● **DESCRIPTION OF THE TASK**:
The word "mercado" may appear in lines of the data; say how many such lines there are, with nothing beyond the number.

---- AVAILABLE RECORDS

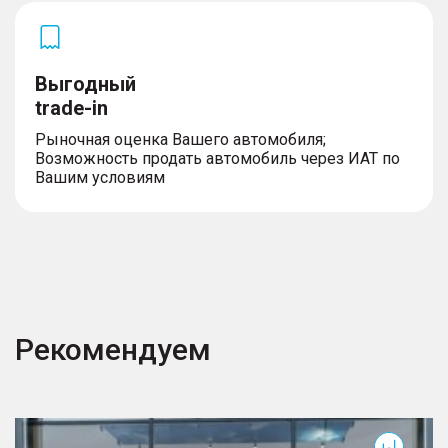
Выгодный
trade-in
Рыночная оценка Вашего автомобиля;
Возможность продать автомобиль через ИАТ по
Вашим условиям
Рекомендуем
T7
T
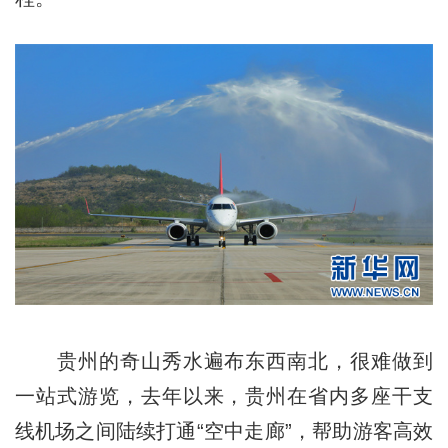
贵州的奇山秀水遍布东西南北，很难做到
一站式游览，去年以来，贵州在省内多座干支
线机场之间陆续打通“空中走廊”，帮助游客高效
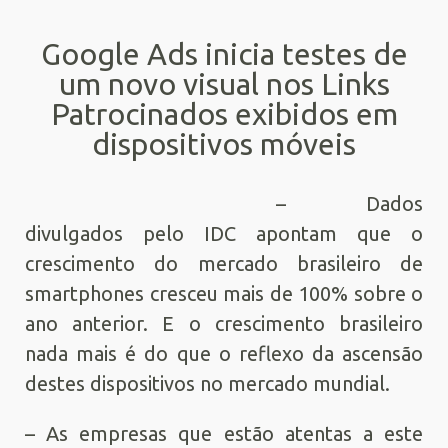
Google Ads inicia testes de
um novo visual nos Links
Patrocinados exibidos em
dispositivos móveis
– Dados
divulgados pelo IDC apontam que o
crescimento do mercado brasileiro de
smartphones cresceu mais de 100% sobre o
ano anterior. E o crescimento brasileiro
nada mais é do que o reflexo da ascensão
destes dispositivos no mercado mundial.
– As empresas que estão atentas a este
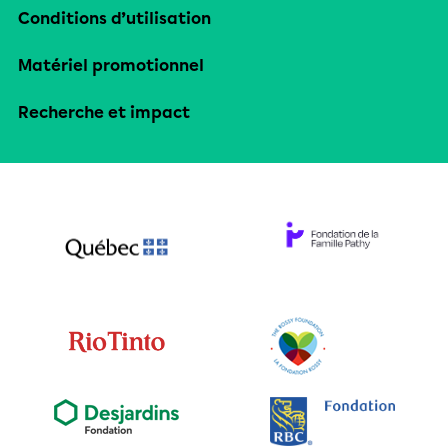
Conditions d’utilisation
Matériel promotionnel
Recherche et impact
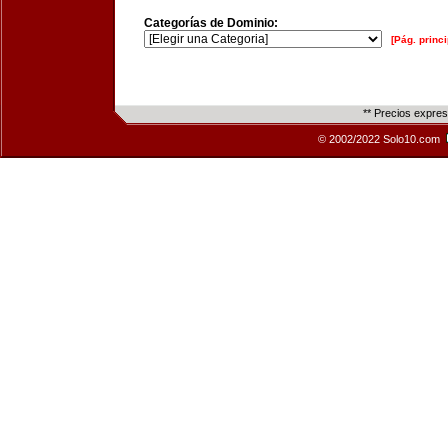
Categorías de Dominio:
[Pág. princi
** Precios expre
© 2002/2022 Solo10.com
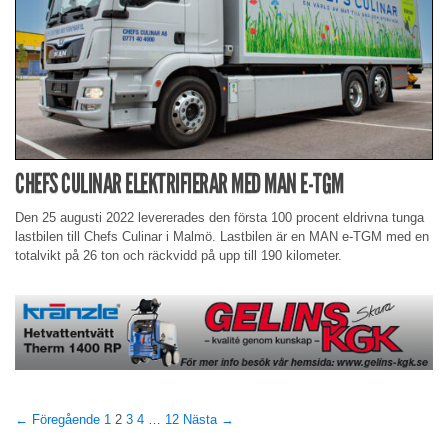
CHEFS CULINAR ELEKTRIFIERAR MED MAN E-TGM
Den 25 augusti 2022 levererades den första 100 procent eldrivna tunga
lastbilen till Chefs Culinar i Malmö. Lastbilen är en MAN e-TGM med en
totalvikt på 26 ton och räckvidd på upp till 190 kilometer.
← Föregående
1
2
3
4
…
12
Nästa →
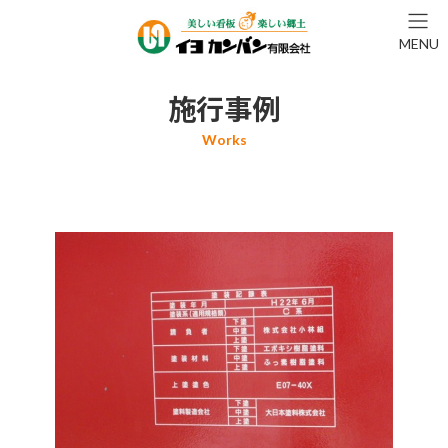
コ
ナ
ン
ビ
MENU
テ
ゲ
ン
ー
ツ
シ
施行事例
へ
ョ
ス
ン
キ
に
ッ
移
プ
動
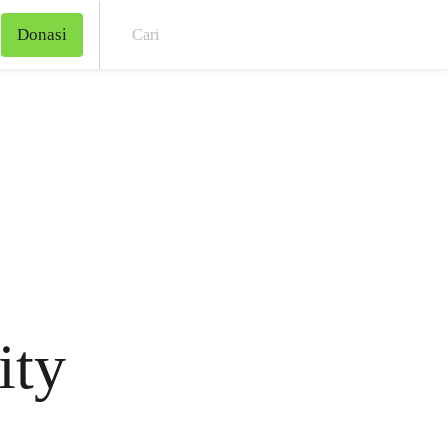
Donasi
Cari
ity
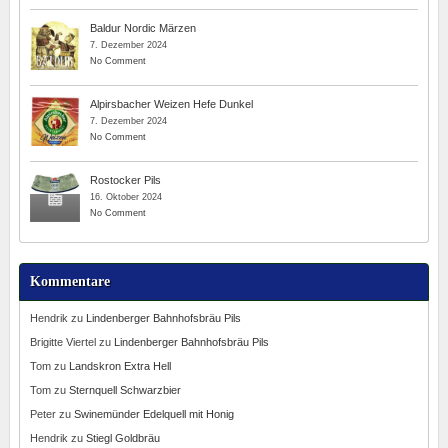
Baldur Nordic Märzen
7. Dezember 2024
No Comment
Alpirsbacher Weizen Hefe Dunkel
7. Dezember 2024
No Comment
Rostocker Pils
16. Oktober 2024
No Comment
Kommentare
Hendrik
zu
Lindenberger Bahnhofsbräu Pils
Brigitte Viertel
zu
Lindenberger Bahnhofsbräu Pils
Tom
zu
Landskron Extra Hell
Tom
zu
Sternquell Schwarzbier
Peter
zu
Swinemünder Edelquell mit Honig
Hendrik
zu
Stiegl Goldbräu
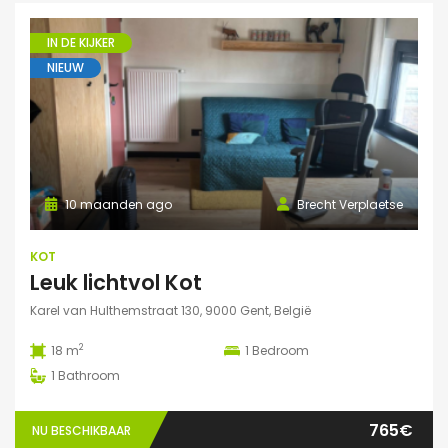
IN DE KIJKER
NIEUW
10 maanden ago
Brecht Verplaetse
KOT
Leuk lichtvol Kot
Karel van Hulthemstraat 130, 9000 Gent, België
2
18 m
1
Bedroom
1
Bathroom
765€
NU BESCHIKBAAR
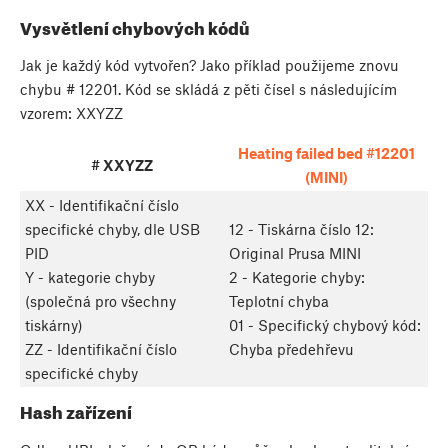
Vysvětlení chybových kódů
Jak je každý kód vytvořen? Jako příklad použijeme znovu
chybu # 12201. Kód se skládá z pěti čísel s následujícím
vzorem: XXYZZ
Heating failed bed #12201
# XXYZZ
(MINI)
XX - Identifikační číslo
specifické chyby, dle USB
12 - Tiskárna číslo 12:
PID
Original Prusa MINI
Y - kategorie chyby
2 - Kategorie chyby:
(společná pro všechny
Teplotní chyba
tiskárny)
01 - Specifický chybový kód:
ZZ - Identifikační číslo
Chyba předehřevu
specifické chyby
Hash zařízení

--------

● **RESULT OF THIS EXERCISE**:
2